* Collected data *
────────────────────
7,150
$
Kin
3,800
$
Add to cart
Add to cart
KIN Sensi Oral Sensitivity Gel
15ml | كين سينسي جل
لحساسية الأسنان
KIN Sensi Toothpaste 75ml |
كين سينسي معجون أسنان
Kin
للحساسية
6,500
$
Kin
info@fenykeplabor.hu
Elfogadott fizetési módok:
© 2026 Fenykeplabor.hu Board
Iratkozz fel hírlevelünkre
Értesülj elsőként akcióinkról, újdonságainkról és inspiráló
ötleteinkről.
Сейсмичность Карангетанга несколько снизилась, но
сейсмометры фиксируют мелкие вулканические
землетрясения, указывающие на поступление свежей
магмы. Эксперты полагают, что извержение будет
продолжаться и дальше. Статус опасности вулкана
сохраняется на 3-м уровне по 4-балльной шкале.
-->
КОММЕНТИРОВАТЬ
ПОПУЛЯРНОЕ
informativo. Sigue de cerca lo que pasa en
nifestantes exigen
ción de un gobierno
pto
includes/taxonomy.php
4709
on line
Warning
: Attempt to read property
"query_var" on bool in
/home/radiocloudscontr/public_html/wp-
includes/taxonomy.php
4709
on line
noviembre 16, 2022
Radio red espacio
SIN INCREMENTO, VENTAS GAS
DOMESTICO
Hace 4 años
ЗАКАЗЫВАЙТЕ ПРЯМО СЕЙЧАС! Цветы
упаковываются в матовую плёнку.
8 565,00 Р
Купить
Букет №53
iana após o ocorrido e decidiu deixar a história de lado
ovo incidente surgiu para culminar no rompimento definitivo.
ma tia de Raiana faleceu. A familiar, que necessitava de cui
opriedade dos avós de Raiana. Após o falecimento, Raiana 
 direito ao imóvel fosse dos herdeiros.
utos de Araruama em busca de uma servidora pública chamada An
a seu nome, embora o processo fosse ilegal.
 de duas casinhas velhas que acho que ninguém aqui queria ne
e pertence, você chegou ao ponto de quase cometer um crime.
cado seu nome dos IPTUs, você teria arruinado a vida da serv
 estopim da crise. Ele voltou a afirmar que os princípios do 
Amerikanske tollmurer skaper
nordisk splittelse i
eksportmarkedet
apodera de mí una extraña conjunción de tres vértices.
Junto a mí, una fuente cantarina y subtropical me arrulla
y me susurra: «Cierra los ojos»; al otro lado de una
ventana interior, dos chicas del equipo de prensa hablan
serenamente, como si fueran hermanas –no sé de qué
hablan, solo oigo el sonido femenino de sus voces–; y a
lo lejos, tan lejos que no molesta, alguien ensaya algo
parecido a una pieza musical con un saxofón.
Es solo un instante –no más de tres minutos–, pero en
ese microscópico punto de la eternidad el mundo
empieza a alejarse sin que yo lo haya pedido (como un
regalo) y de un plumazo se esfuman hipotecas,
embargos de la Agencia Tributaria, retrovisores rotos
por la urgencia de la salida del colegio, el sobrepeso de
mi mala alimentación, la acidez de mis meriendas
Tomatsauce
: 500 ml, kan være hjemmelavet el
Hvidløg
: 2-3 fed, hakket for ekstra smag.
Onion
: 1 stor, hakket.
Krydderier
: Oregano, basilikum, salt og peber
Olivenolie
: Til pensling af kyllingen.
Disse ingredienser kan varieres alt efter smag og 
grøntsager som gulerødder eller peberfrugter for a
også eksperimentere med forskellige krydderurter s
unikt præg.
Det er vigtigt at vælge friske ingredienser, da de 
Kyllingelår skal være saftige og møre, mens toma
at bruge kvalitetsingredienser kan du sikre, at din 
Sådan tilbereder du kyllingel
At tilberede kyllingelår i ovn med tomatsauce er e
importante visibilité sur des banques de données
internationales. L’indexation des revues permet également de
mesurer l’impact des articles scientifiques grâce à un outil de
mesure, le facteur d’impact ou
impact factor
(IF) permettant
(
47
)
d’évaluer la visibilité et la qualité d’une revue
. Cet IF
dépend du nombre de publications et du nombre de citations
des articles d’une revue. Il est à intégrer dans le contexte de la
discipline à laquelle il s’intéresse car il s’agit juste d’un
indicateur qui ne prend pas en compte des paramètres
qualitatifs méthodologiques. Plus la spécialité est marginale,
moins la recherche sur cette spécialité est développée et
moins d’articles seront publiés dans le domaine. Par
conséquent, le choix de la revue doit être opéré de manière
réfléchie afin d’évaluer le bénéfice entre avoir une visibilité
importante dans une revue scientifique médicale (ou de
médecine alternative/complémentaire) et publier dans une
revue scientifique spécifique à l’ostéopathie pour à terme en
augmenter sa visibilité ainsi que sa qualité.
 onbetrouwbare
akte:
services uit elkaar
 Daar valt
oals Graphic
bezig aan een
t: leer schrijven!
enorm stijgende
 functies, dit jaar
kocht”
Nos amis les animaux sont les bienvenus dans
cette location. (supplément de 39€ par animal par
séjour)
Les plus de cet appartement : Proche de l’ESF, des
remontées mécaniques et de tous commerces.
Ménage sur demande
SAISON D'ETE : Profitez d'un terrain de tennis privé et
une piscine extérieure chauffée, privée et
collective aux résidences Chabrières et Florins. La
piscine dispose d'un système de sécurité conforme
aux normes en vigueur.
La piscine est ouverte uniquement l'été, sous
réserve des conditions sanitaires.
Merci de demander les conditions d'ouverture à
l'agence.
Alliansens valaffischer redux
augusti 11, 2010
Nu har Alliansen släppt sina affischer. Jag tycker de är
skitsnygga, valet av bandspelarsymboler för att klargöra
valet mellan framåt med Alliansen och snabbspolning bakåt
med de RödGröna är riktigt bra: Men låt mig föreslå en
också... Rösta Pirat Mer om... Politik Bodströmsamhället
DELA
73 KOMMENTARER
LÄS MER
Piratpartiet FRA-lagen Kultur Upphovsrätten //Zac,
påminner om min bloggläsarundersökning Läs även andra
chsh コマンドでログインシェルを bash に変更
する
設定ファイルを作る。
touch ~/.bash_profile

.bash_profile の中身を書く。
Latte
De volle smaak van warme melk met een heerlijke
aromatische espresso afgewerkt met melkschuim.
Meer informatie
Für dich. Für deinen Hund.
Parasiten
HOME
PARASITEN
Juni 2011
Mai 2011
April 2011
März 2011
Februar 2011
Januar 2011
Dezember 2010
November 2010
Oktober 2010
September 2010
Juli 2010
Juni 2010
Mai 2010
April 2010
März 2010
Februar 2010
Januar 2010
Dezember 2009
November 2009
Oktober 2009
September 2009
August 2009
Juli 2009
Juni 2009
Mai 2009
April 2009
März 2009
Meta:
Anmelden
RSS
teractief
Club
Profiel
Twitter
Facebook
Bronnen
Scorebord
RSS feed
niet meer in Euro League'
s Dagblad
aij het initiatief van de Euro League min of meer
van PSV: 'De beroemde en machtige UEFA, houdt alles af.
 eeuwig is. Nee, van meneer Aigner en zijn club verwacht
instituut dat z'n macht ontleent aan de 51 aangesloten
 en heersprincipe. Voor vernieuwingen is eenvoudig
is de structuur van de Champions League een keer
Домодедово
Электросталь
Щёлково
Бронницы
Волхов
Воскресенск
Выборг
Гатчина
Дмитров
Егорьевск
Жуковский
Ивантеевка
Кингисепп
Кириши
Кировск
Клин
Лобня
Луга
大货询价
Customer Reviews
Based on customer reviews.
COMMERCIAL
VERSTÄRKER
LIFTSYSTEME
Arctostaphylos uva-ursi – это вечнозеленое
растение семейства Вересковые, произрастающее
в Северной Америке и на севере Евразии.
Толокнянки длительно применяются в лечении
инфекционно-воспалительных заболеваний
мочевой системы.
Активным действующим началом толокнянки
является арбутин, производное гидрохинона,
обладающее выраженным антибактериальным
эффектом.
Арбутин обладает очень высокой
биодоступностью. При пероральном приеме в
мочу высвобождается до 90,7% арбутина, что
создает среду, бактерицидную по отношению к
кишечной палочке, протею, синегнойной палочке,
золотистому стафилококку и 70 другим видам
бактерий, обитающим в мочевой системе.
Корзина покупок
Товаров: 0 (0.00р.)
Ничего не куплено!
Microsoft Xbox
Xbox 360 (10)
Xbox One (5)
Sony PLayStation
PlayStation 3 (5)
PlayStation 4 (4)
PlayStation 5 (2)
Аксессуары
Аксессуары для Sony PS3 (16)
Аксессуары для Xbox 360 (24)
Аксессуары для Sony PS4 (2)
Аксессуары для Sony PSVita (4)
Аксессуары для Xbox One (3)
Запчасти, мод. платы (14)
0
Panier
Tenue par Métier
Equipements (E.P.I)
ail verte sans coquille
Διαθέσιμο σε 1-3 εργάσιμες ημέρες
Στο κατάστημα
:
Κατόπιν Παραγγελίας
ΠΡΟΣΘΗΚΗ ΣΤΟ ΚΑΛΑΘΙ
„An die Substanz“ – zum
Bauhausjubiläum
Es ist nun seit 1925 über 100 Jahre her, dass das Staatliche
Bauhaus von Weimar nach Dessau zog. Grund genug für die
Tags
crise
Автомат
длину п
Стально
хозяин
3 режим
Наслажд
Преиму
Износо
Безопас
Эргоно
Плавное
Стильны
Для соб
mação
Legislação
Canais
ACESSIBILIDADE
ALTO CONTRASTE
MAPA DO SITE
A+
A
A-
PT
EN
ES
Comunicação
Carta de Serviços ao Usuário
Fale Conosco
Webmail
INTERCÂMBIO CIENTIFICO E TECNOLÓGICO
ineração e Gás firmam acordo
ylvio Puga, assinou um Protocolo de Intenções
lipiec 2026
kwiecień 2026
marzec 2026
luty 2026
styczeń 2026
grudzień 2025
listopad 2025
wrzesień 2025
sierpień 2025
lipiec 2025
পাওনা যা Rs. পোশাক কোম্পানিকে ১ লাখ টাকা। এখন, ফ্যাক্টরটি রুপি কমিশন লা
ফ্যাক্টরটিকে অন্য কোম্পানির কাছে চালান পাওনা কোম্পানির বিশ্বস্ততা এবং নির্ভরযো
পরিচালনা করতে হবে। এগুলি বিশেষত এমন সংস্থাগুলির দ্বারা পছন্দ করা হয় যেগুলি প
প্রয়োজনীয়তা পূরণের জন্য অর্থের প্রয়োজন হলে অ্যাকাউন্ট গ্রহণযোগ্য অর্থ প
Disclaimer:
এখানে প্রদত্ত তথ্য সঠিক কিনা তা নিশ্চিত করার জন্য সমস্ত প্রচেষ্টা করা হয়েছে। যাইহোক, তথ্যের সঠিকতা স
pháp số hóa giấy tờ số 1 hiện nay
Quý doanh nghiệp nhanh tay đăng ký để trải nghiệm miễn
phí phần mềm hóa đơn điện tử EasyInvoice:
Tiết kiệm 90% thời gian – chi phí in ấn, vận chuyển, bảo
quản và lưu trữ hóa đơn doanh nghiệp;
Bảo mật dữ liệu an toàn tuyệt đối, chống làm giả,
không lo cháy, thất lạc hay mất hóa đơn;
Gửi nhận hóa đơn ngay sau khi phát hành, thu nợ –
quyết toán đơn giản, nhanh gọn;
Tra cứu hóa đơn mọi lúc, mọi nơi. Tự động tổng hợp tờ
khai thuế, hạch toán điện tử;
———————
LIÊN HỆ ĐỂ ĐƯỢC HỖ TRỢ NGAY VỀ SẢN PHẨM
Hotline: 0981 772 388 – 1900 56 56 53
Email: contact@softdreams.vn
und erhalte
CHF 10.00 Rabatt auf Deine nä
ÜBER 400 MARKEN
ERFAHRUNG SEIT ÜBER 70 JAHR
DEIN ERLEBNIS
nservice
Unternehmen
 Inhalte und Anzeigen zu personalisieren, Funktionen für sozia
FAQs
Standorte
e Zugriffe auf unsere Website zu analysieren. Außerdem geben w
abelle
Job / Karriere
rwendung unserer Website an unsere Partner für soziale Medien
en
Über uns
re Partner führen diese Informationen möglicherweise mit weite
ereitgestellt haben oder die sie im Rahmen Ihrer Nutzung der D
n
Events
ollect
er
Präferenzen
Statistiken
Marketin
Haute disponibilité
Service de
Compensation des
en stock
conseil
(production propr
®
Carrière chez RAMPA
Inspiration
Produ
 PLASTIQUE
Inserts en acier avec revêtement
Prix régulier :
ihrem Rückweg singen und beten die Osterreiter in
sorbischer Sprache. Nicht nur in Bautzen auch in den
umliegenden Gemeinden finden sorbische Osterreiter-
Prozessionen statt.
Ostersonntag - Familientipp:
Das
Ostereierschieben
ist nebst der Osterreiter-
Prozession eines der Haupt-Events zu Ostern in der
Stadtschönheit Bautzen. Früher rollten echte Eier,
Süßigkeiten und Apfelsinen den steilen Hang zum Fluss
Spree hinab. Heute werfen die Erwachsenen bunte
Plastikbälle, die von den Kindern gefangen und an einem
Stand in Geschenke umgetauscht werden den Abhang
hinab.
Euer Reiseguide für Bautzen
────────────────────
* EXERCISE GOAL *
From the very first line of the data through the line with "КОММЕНТИРОВАТЬ" in it, please reproduce each line exactly and output nothing more.

* ANSWER TO THIS PROBLEM *
7,150
$
Kin
3,800
$
Add to cart
Add to cart
KIN Sensi Oral Sensitivity Gel
15ml | كين سينسي جل
لحساسية الأسنان
KIN Sensi Toothpaste 75ml |
كين سينسي معجون أسنان
Kin
للحساسية
6,500
$
Kin
info@fenykeplabor.hu
Elfogadott fizetési módok:
© 2026 Fenykeplabor.hu Board
Iratkozz fel hírlevelünkre
Értesülj elsőként akcióinkról, újdonságainkról és inspiráló
ötleteinkről.
Сейсмичность Карангетанга несколько снизилась, но
сейсмометры фиксируют мелкие вулканические
землетрясения, указывающие на поступление свежей
магмы. Эксперты полагают, что извержение будет
продолжаться и дальше. Статус опасности вулкана
сохраняется на 3-м уровне по 4-балльной шкале.
-->
КОММЕНТИРОВАТЬ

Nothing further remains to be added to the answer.